2. It wasn’t a highlight-reel day for Beanie Wells, who mustered just 51 yards on the ground against Cleveland’s defense. But Wells also punched in a 1-yard score in the fourth quarter to cut the Browns’ lead to 17-14 and give the Cardinals a huge jolt of life, following three-plus quarters of lackluster play.
3. Greg Little has been one of the more underrated rookies in the league this season, and the Cleveland receiver struck again Sunday. He finished with five catches for 131 yards and a clutch touchdown through three quarters, providing just enough to help keep the Arizona defense off balance.
1. A pair of Denver turnovers completely changed the course of this game. The Broncos had a 16-14 lead when Lance Ball coughed up the football, leading to a New England touchdown. Tebow then put the ball on the ground as the Patriots blew up a Denver play. They recovered the fumble as well, setting up another TD for the visiting New England club. The Patriots turned a 16-7 deficit into a 27-16 halftime lead.
2. Chad Ochocinco finally — finally! — caught his first touchdown pass of the season midway through the first quarter, coming open deep left.

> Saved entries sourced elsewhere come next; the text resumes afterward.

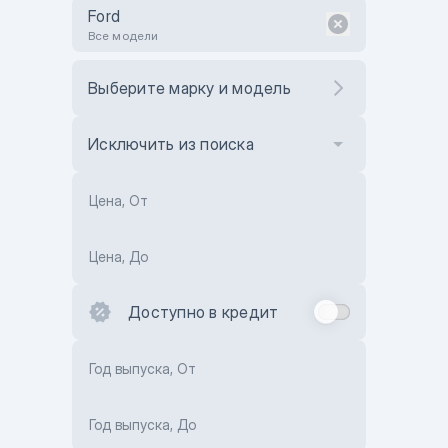
Ford
Все модели
Выберите марку и модель
Исключить из поиска
Цена, От
Цена, До
Доступно в кредит
Год выпуска, От
Год выпуска, До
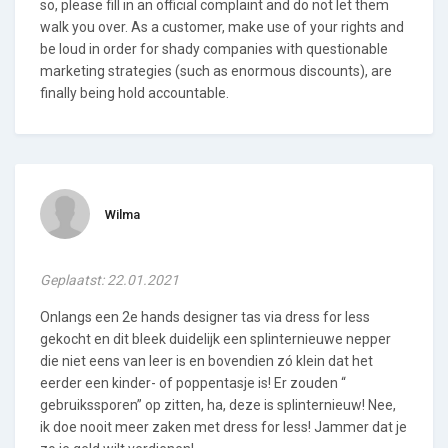
so, please fill in an official complaint and do not let them
walk you over. As a customer, make use of your rights and
be loud in order for shady companies with questionable
marketing strategies (such as enormous discounts), are
finally being hold accountable.
Wilma
Geplaatst: 22.01.2021
Onlangs een 2e hands designer tas via dress for less
gekocht en dit bleek duidelijk een splinternieuwe nepper
die niet eens van leer is en bovendien zó klein dat het
eerder een kinder- of poppentasje is! Er zouden “
gebruikssporen” op zitten, ha, deze is splinternieuw! Nee,
ik doe nooit meer zaken met dress for less! Jammer dat je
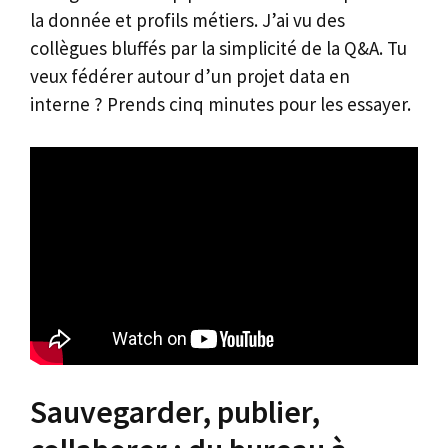
la donnée et profils métiers. J’ai vu des
collègues bluffés par la simplicité de la Q&A. Tu
veux fédérer autour d’un projet data en
interne ? Prends cinq minutes pour les essayer.
Sauvegarder, publier,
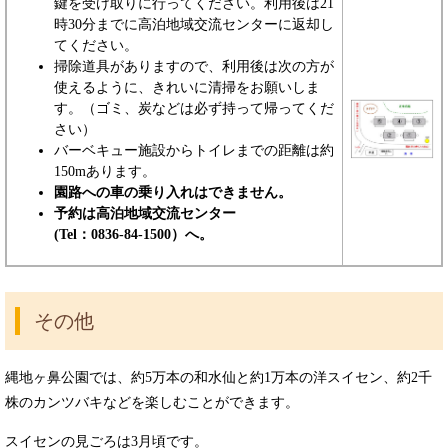
鍵を受け取りに行ってください。利用後は21
時30分までに高泊地域交流センターに返却し
てください。
掃除道具がありますので、利用後は次の方が
使えるように、きれいに清掃をお願いしま
す。（ゴミ、炭などは必ず持って帰ってくだ
さい）
バーベキュー施設からトイレまでの距離は約
150mあります。
園路への車の乗り入れはできません。
予約は高泊地域交流センター
(Tel：0836-84-1500）へ。
その他
縄地ヶ鼻公園では、約5万本の和水仙と約1万本の洋スイセン、約2千
株のカンツバキなどを楽しむことができます。
スイセンの見ごろは3月頃です。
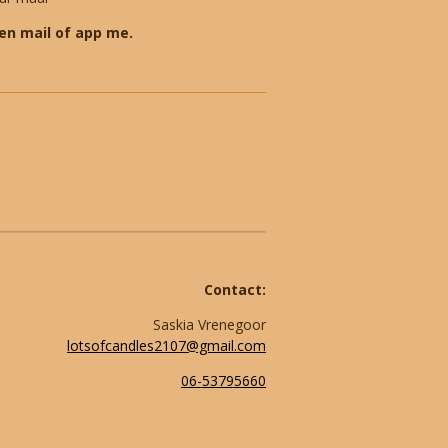
en mail of app me.
Contact:
Saskia Vrenegoor
lotsofcandles2107@gmail.com
06-53795660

Tom Brady didn’t miss him, either, delivering a strike over top of the Broncos’ defense for the score.
3. Give a lot of credit to the New England defense in this one. Denver came out and hung 16 points on the board in the first 17 minutes of the game, but the Patriots did not allow the Broncos to score again until 6:19 deep in the fourth quarter. By that time New England had run of 27 unanswered points to take total control of the game.